My first conscious thought was "That was a hell of a dream last night!"
Then I felt the caked cum on both thighs.
"Holy shit, it really did happen!" I quietly exclaimed.
As I showered the evidence off - despite my pledge the night before never to wash my thighs again - I now confronted a different problem. How would I act around Brandon? Did I owe it to Ashley to tell her? Was this going to screw up three lives big time? By the time that I was dressed and down to breakfast I had decided to play it by ear.
"Hi Jane," Brandon said in a sing-song voice, "I'm scrambling some eggs - should I add a couple for you?" Just like nothing had happened.
"Uh, sure, Brandon; I'd, ..., well, ..., sure I could take two," I mumbled in response.
The breakfast, and the rest of the day, proceeded normally. We went to a ballgame together and I sat between Brandon and Ashley, to protect me from too much interaction with the crowd. Brandon acted no differently toward me than he ever had. I did make a stop at the drugstore to get a Plan B pill.
I stayed over that Saturday night. There was no repeat.
To say that I was confused over the next week would be the understatement of the decade. I almost called Brandon to talk about it - it would be impossible for me to discuss it with him face-to-face, but I could do it over the phone. I could never work up the courage to call him, however.
The next Sunday night I stayed at Ashley's house once more. Again, Brandon acted no differently toward me than he ever had. Once more, however, I did notice that he was a little stressed and he and Ashley seemed to be having a minor tiff. I again worked out with Brandon - only the second time in my life that I had consciously done any weightlifting - and gave my dildo a monumental workout at night.
That night I didn't realize that Brandon was in the room until I felt the covers move off of me. After that, it was almost a repeat of the last time Brandon came into my room. The only change was that this time I fucked him back. Never having done that before I just went with instinct, and his grunts seemed to indicate enjoyment - although I couldn't be sure due to the repeat of the zombie look on his face.
This time I came even harder than the first time, probably due to my active participation. I swear that I almost passed out. I don't know if it was my imagination, but his smile seemed wider when he exited my room than it had the first time.

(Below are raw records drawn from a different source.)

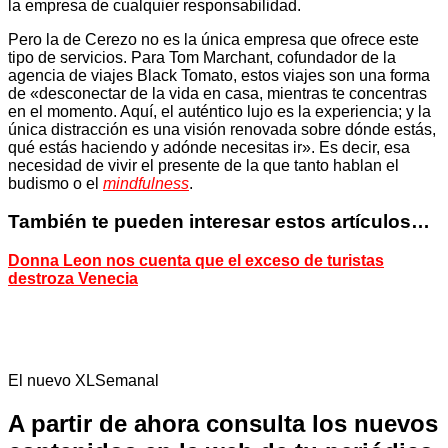
la empresa de cualquier responsabilidad.
Pero la de Cerezo no es la única empresa que ofrece este
tipo de servicios. Para Tom Marchant, cofundador de la
agencia de viajes Black Tomato, estos viajes son una forma
de «desconectar de la vida en casa, mientras te concentras
en el momento. Aquí, el auténtico lujo es la experiencia; y la
única distracción es una visión renovada sobre dónde estás,
qué estás haciendo y adónde necesitas ir». Es decir, esa
necesidad de vivir el presente de la que tanto hablan el
budismo o el
mindfulness
.
También te pueden interesar estos artículos…
Donna Leon nos cuenta que el exceso de turistas
destroza Venecia
El nuevo XLSemanal
A partir de ahora consulta los nuevos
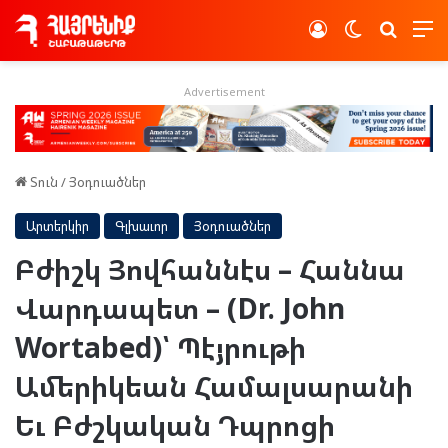
Log In
Switch skin
Որոնե
Advertisement
Տուն
/
Յօդուածներ
Արտերկիր
Գլխաւոր
Յօդուածներ
Բժիշկ Յովհաննէս – Հաննա
Վարդապետ – (Dr. John
Wortabed)՝ Պէյրութի
Ամերիկեան Համալսարանի
Եւ Բժշկական Դպրոցի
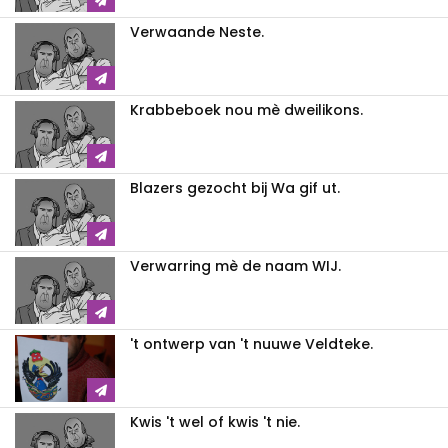
Verwaande Neste.
Krabbeboek nou mè dweilikons.
Blazers gezocht bij Wa gif ut.
Verwarring mè de naam WIJ.
't ontwerp van 't nuuwe Veldteke.
Kwis 't wel of kwis 't nie.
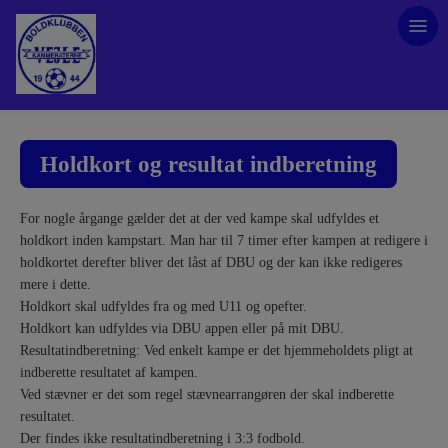
Holdkort og resultat indberetning
For nogle årgange gælder det at der ved kampe skal udfyldes et
holdkort inden kampstart. Man har til 7 timer efter kampen at redigere i
holdkortet derefter bliver det låst af DBU og der kan ikke redigeres
mere i dette.
Holdkort skal udfyldes fra og med U11 og opefter.
Holdkort kan udfyldes via DBU appen eller på mit DBU.
Resultatindberetning: Ved enkelt kampe er det hjemmeholdets pligt at
indberette resultatet af kampen.
Ved stævner er det som regel stævnearrangøren der skal indberette
resultatet.
Der findes ikke resultatindberetning i 3:3 fodbold.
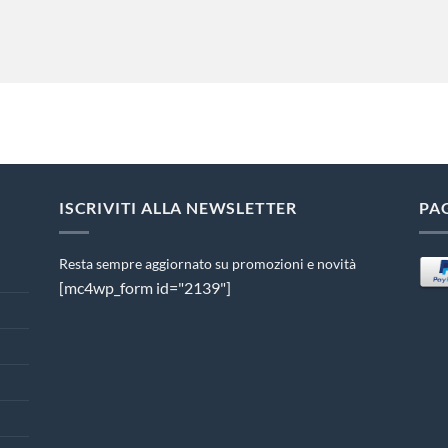
ISCRIVITI ALLA NEWSLETTER
PA
Resta sempre aggiornato su promozioni e novità
[mc4wp_form id="2139"]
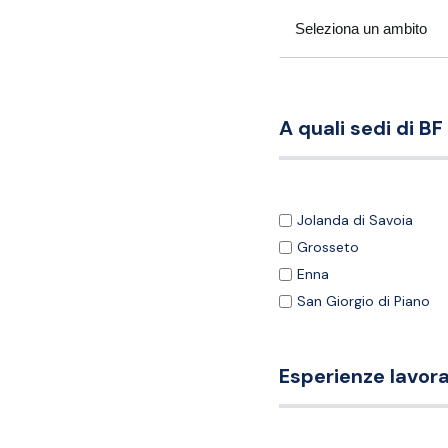
A quali sedi di BF
Jolanda di Savoia
Grosseto
Enna
San Giorgio di Piano
Esperienze lavora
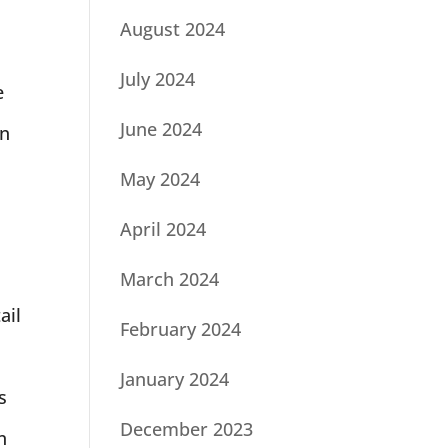
August 2024
July 2024
e
June 2024
on
May 2024
April 2024
March 2024
ail
February 2024
January 2024
s
December 2023
n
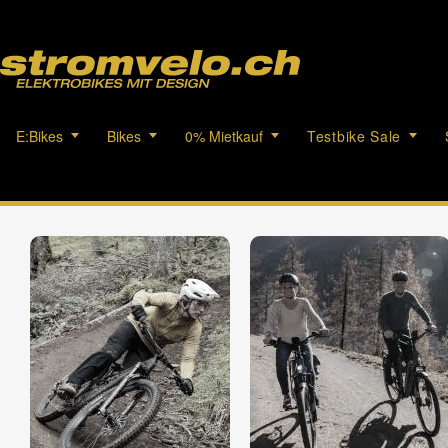
E:Bikes
Bikes
0% Mietkauf
Testbike Sale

That night serenity and sleep came quickly once again; and the next morning also arrived too quickly given the beautiful thoughts flowing so realistically through my mind that I do believe that I was having mini-orgasms most of the night.
At breakfast it was the same ole Brandon; no angst, or any other identifiable unusual quality, was recognizable.
As we ate, between mouthfuls of yogurt Ashley said "You look really happy this morning, Jane. Why is that?"
"Yeah, you do look chipper sis," Brandon momentarily chimed in before returning to his omelet.
"Uh, well...I had a nice time yesterday, and you guys are so good to me that I can't help but be cheerful," I replied, getting me a big smile from Ashley.
Ashley then squeezed my hand and cooed "That makes me feel good too."
"Say, Ash," Brandon then said, "do you need me to drop Jane off at her place, or are you going to take her?"
"I need to get in to work a little early, do you mind?" Ashley replied.